Post by: Ric Gillespie on July 17, 2015, 12:30:01 PM
Somebody please correct me if I'm wrong but I don't think analysis of the data gathered on the current trip is completed yet. I would say that work needs to be finished before considering a next step.

Amen.
Title: Re: What's Next?
Post by: Dale O. Beethe on July 17, 2015, 04:23:30 PM
I guess I don't check in here often enough.  I thought (foolishly, evidently) that people would realize you won't know what you've learned, or not learned, until you have the chance to thoroughly examine the information you gathered.  Silly me.
Title: Re: What's Next?
Post by: Chris Murphy on July 17, 2015, 04:29:35 PM
Somebody please correct me if I'm wrong but I don't think analysis of the data gathered on the current trip is completed yet. I would say that work needs to be finished before considering a next step.

I was at the Pluto-New Horizons event at NASA Ames Research Center on Tuesday.  Even after explaining the distance of Pluto from the Earth, the "bandwidth" limitations of transferring data (including image data) across more than 3 Billion miles, the fact that New Horizons was using most of its resources toward recording data of Pluto and its moons during the flyby and the fact that much of that data would reach the Earth over a lengthy period of time...

...there were still several questions about when NASA would release conclusions about Pluto and what NASA might have up its sleeve for a follow-up visit to Pluto.  This was even before the first close-up images or data from New Horizons had even reached the Earth.

I guess that it is good that so many of us are excited about this.  Still, I think that this is the time to sit back, relax and let those "in the know" take some time to come up with what it is that they "know." 

Of course, this maxim rings true: "Patience is the virtue that you admire in the driver BEHIND you but scorn in the driver IN FRONT OF you."
Title: Re: What's Next?
Post by: Rick Colley on July 17, 2015, 05:42:55 PM
"Patience is the virtue that you admire in the driver in front of you but scorn in the driver behind you."
[/quote]

Perhaps stated/quoted slightly in error.  I think, maybe, it should be something like this:  Patience is something you admire in the driver behind you and scorn in the one ahead. :)
Title: Re: What's Next?
Post by: Chris Murphy on July 17, 2015, 06:40:40 PM
"Patience is the virtue that you admire in the driver in front of you but scorn in the driver behind you."

Perhaps stated/quoted slightly in error.  I think, maybe, it should be something like this:  Patience is something you admire in the driver behind you and scorn in the one ahead. :)
[/quote]

Oops.  Thanks...and I fixed it.  I suppose that the reverse could be true with people who are never in a hurry and despise people who are.  I think that I have some neighbors like that.

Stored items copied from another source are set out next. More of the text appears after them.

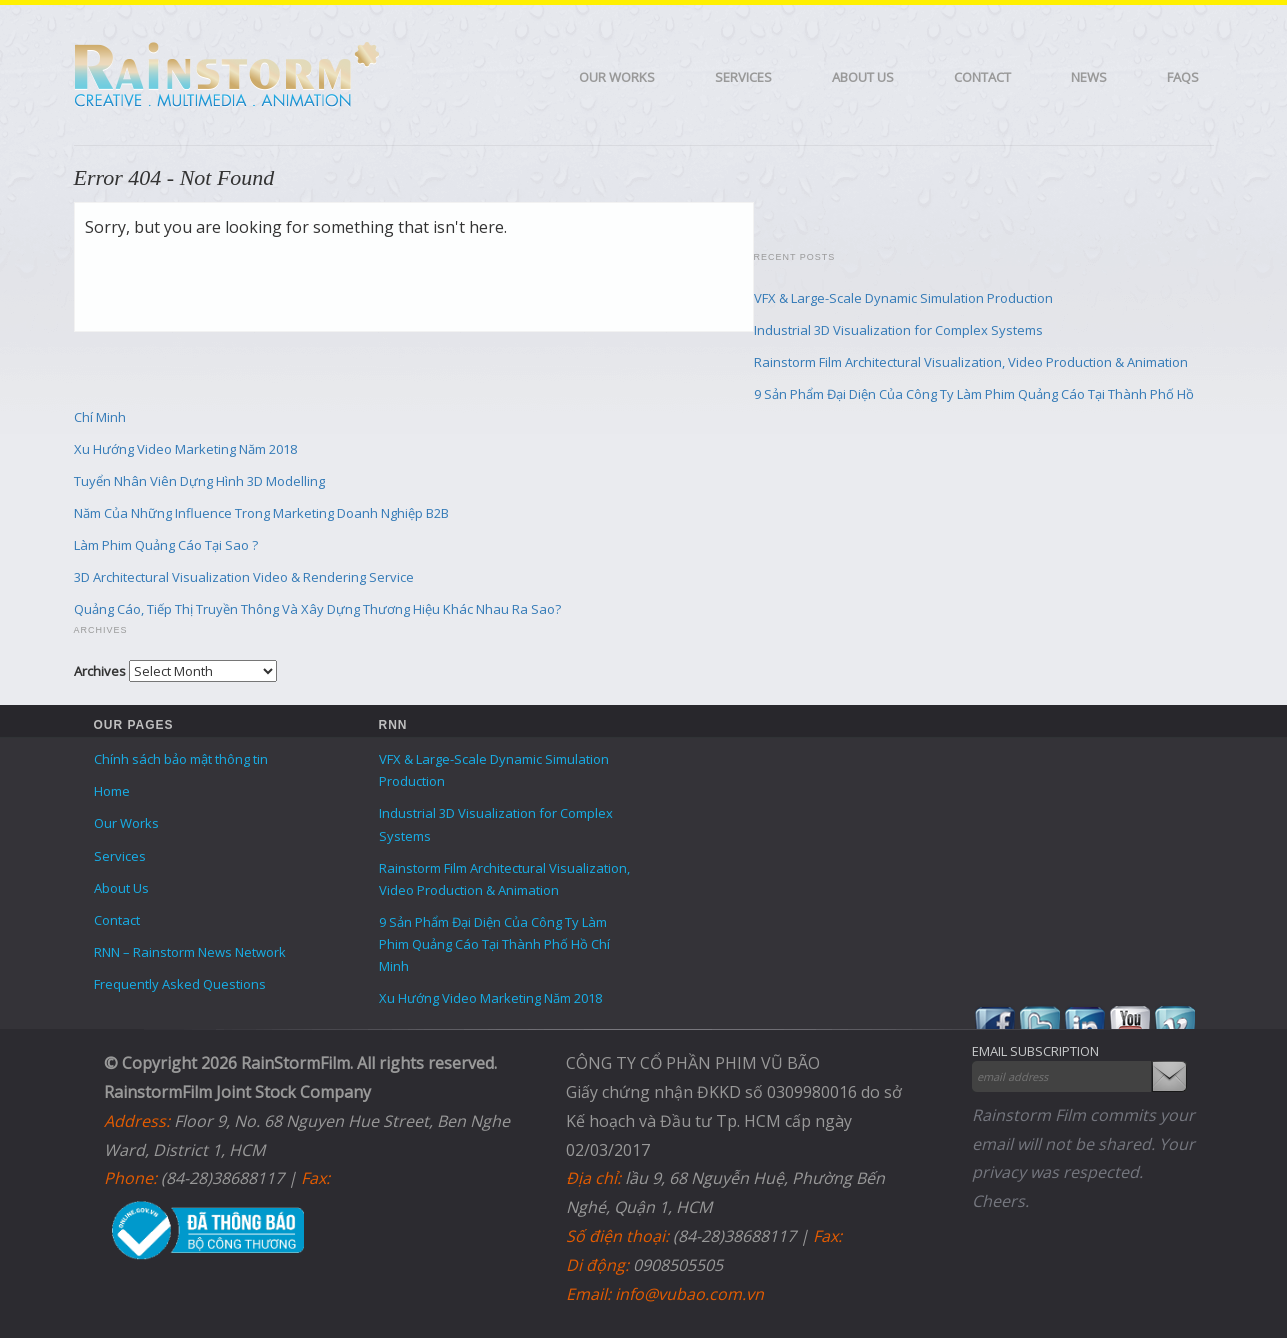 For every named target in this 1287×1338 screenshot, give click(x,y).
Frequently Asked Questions (180, 984)
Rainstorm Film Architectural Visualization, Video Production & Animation (971, 362)
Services (743, 77)
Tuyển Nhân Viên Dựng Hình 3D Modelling (199, 481)
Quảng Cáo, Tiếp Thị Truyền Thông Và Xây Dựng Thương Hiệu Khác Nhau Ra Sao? (317, 609)
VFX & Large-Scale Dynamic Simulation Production (903, 298)
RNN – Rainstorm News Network (190, 952)
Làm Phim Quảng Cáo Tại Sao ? (166, 545)
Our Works (617, 77)
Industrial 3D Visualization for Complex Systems (898, 330)
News (1089, 77)
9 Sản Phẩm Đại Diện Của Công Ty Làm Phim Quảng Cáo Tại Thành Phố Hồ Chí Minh (494, 944)
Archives (100, 671)
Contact (982, 77)
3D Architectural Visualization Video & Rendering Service (244, 577)
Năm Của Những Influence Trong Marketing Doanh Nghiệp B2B (261, 513)
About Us (863, 77)
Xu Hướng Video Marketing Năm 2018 (185, 449)
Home (112, 791)
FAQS (1183, 77)
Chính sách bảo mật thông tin (181, 759) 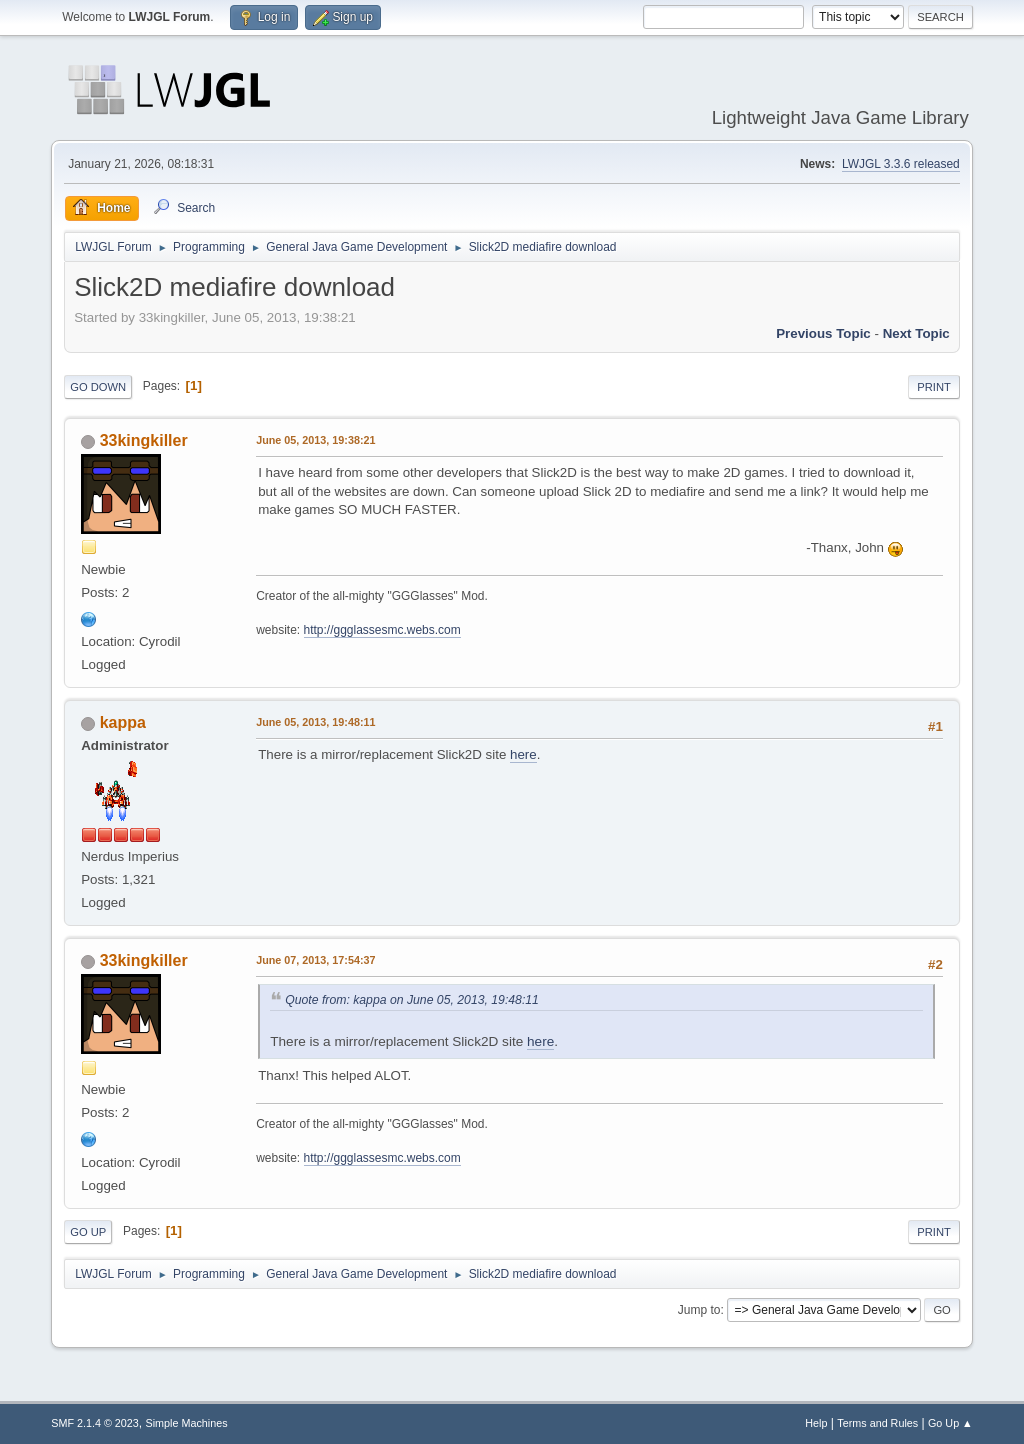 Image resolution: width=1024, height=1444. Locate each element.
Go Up (88, 1232)
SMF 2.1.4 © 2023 (95, 1423)
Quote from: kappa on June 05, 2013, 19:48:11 (412, 1000)
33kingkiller (144, 440)
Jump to (699, 1310)
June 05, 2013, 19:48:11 (315, 722)
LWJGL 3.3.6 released (901, 164)
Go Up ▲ (950, 1423)
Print (934, 387)
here (523, 754)
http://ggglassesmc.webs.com (382, 630)
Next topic (916, 333)
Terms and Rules (877, 1423)
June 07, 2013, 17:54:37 (315, 960)
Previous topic (823, 333)
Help (816, 1423)
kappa (123, 722)
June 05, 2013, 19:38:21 (315, 440)
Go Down (98, 387)
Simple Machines (187, 1423) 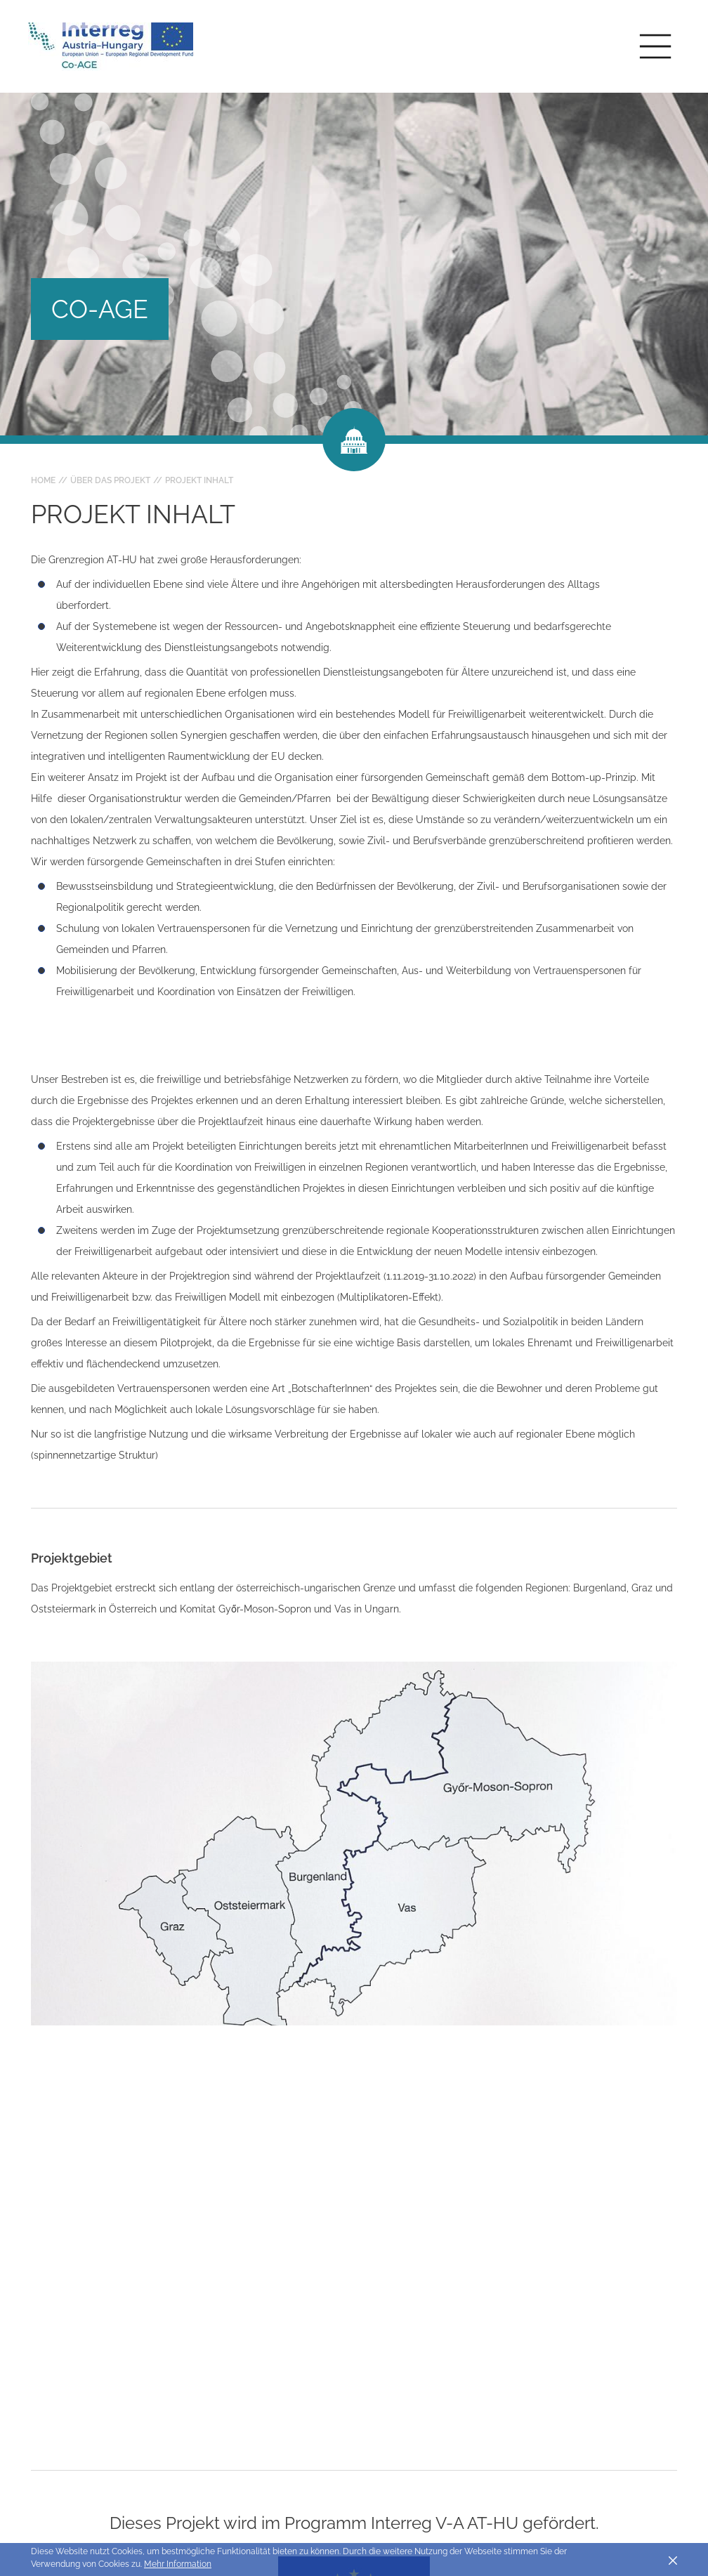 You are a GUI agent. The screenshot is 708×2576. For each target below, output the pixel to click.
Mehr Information (177, 2564)
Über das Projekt (110, 480)
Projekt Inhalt (199, 480)
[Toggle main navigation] (655, 46)
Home (43, 480) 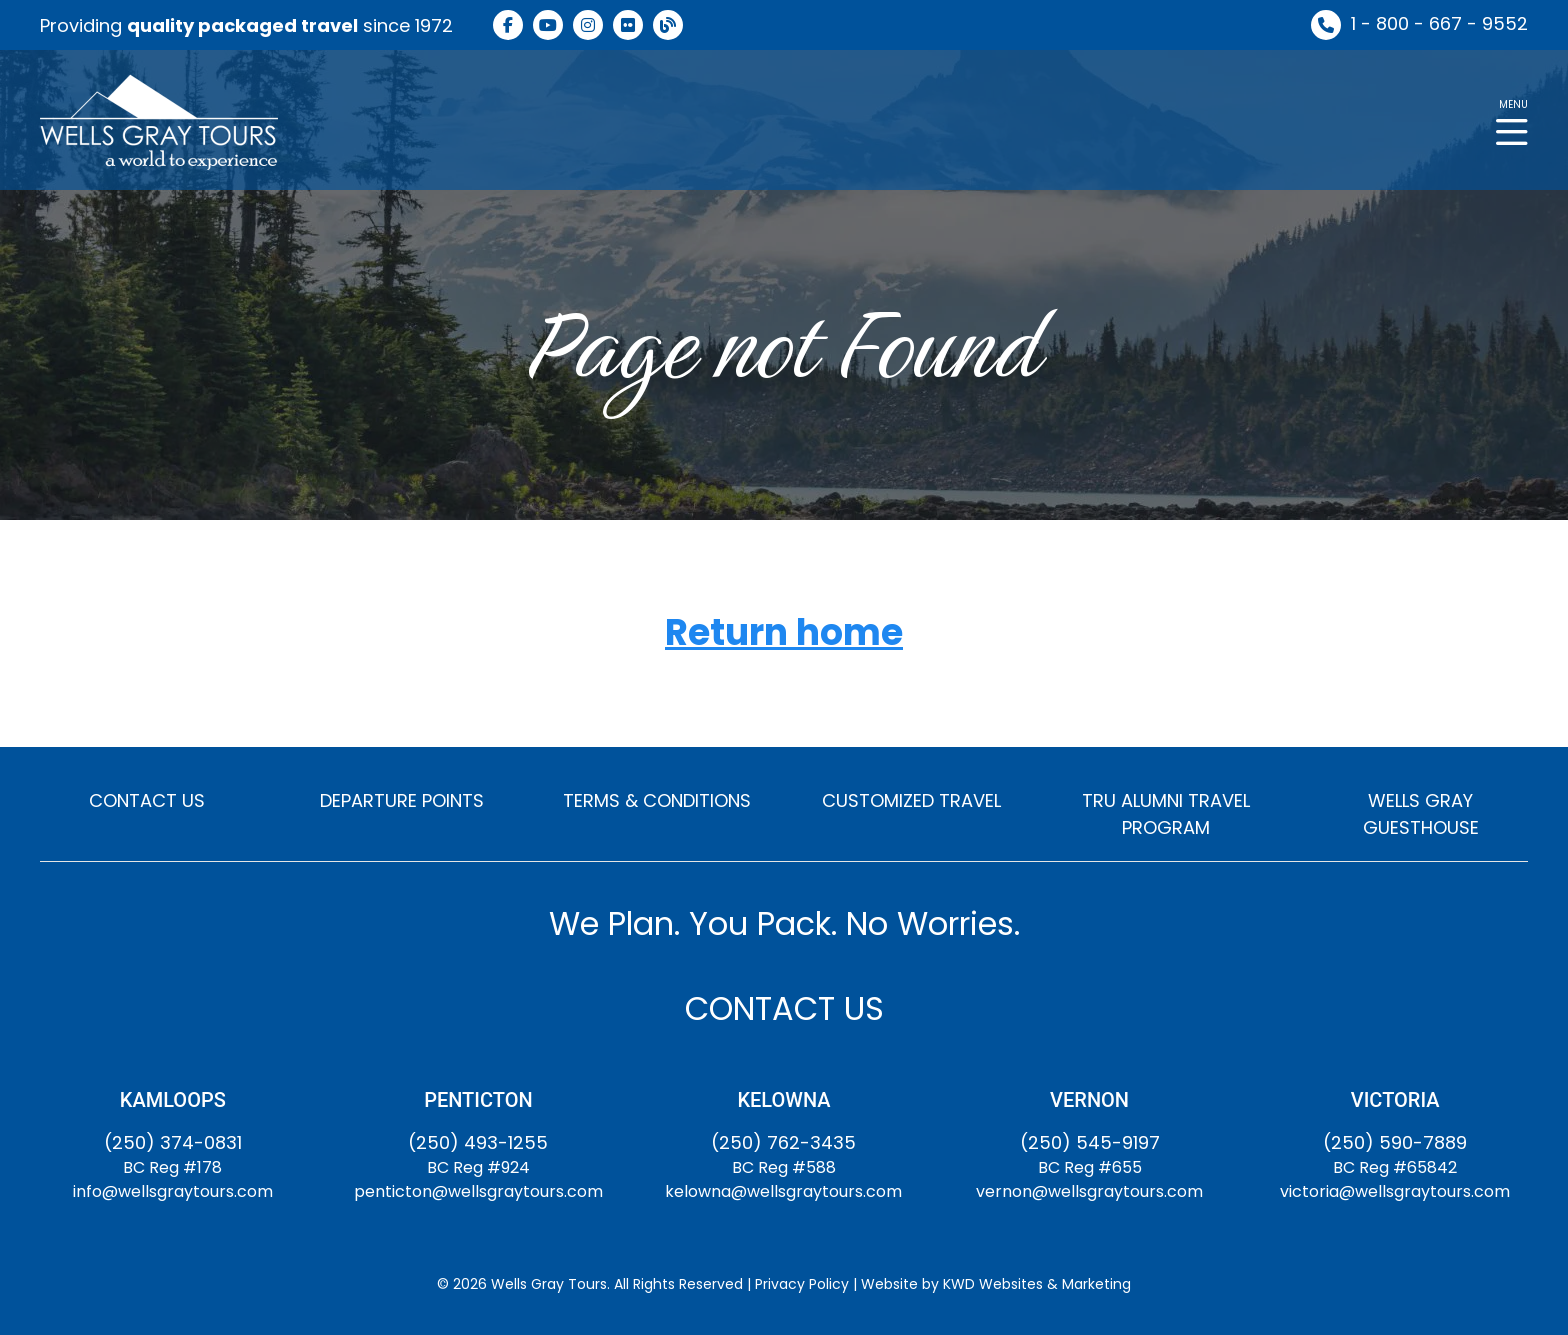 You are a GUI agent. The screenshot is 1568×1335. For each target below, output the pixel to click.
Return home (784, 633)
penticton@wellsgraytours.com (478, 1191)
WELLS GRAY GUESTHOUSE (1421, 814)
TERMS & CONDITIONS (657, 800)
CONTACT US (147, 800)
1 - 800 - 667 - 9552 (1439, 23)
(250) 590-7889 (1395, 1142)
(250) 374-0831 (173, 1142)
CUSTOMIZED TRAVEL (911, 800)
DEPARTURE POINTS (402, 800)
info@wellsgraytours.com (173, 1191)
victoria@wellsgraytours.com (1395, 1191)
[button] (1512, 120)
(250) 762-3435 (783, 1142)
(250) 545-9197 (1090, 1142)
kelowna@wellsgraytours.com (783, 1191)
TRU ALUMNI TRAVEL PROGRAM (1166, 814)
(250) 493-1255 (478, 1142)
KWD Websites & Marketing (1037, 1284)
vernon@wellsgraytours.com (1089, 1191) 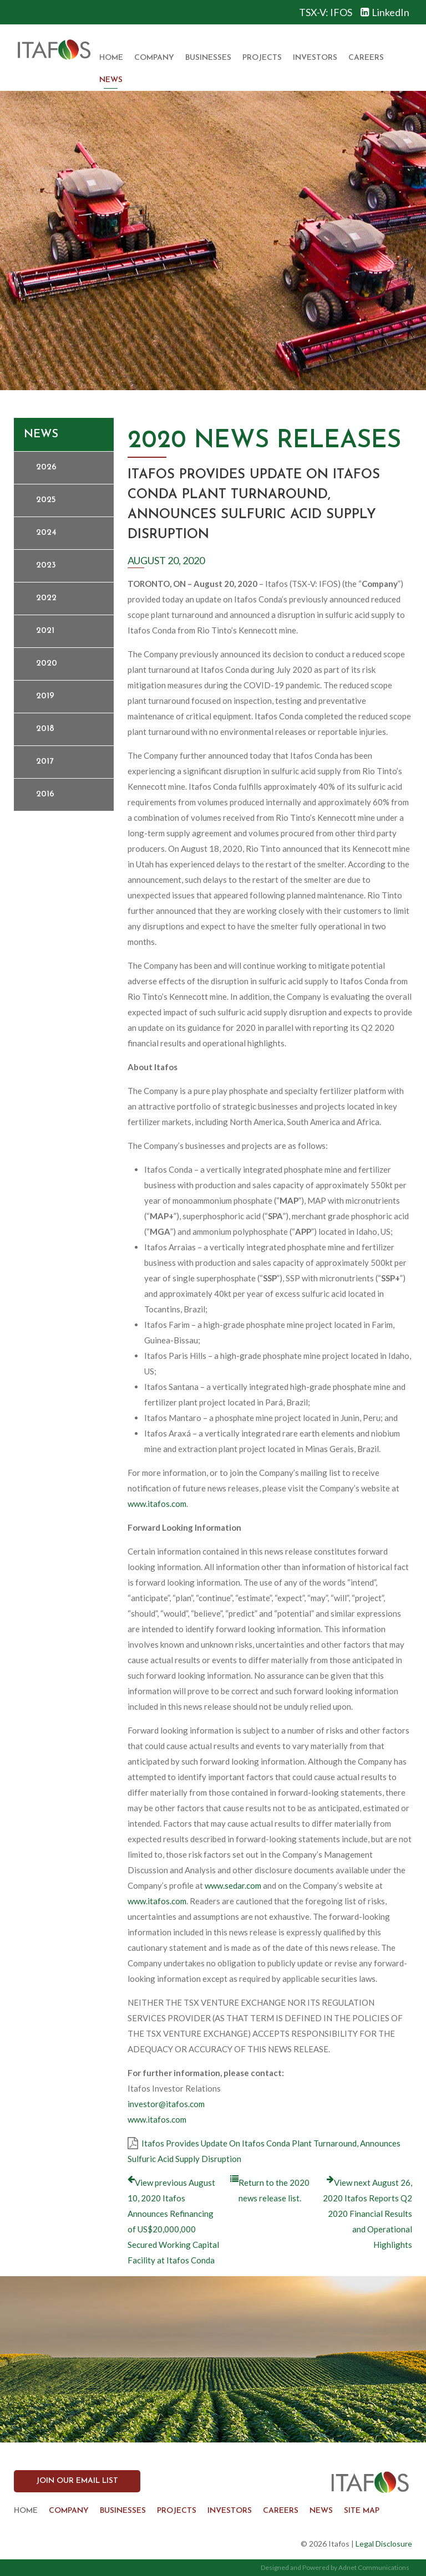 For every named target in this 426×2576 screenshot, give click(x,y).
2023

https://www.youtube.com/watch?v=UK3GOFqVSyI

 ;D
Title: Re: What's Next?
Post by: Bill Mangus on August 12, 2015, 09:03:46 AM
Found this today.  Here's what Paul Allen has been up to.

http://news.usni.org/2015/08/10/bell-of-sunken-wwii-battlecruiser-hms-hood-recovered-from-ocean-floor

Title: Re: What's Next?
Post by: Joy Diane Forster on August 20, 2015, 01:30:45 PM
I'm not sure where to post this (Marty, please move it if you need to), but I happened across this article about Naval exploration of the USS Macon wreck off the coast of California.  It was a lighter-than-air aircraft carrier which was built in 1933 and crashed in 1935.  What might be relevant is that the frame was made of aluminum, and the Navy retrieved a piece which was half-buried and half-exposed to study the effects of 80 years in the ocean environment.

Those who are interested can find the article at the link below (includes video from the ROV):

http://news.usni.org/2015/08/19/exploring-the-wreck-of-uss-macon-the-navys-last-flying-aircraft-carrier (http://news.usni.org/2015/08/19/exploring-the-wreck-of-uss-macon-the-navys-last-flying-aircraft-carrier)
Title: Re: What's Next?
Post by: Ric Gillespie on August 20, 2015, 01:40:09 PM
I happened across this article about Naval exploration of the USS Macon wreck off the coast of California.

TIGHAR underwater aviation archaeologist Megan Lickliter-Mundon is on that team.
Title: Re: What's Next?
Post by: Joy Diane Forster on August 21, 2015, 05:43:11 AM
I'm glad to hear TIGHAR is tied in.  Hopefully there will be no problem with information sharing.